Two Nobel Laureates to lecture in city

Bill Phillips
Bill Phillips
Dunedin residents will have a rare chance to hear public lectures from two Nobel Prize winners on consecutive days this week.

University of Otago officials said the university had achieved a ''rare coup'' in having two American Nobel Laureates, Prof Roald Hoffman, of Cornell University, and Prof Bill Phillips, of the US National Institute of Standards and Technology, in Maryland, give lectures in the same week.

Prof Hoffman won the Nobel Prize in Chemistry in 1981 for his application of chemical bonding theories, sharing the prize with Japanese chemist Kenichi Fukui.

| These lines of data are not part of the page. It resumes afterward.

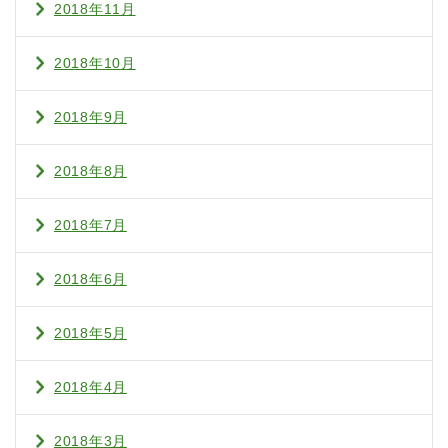
2018年11月
2018年10月
2018年9月
2018年8月
2018年7月
2018年6月
2018年5月
2018年4月
2018年3月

His lecture, titled ''All the ways to have a bond'', will be given at College of Education Tower Block, in Union St East, on Wednesday. Prof Phillips won the Nobel Prize in Physics in 1997, with two colleagues, for work developing laser-cooling to slow gaseous atoms, enabling the coldest matter in the universe to be made.

Roald Hoffman
Roald Hoffman
Prof Phillips will present, ''Time, Einstein and the coolest stuff in the universe'' in the St David Lecture Theatre on Thursday.

Organisers said Prof Hoffman's talk would particularly interest chemistry teachers, higher level secondary school pupils and people with some science background who were ''interested in the way matter holds together''.

Prof Phillips was a ''larger-than-life character'', whose talk would feature ''lots of demonstrations, lots of interaction'', organisers said.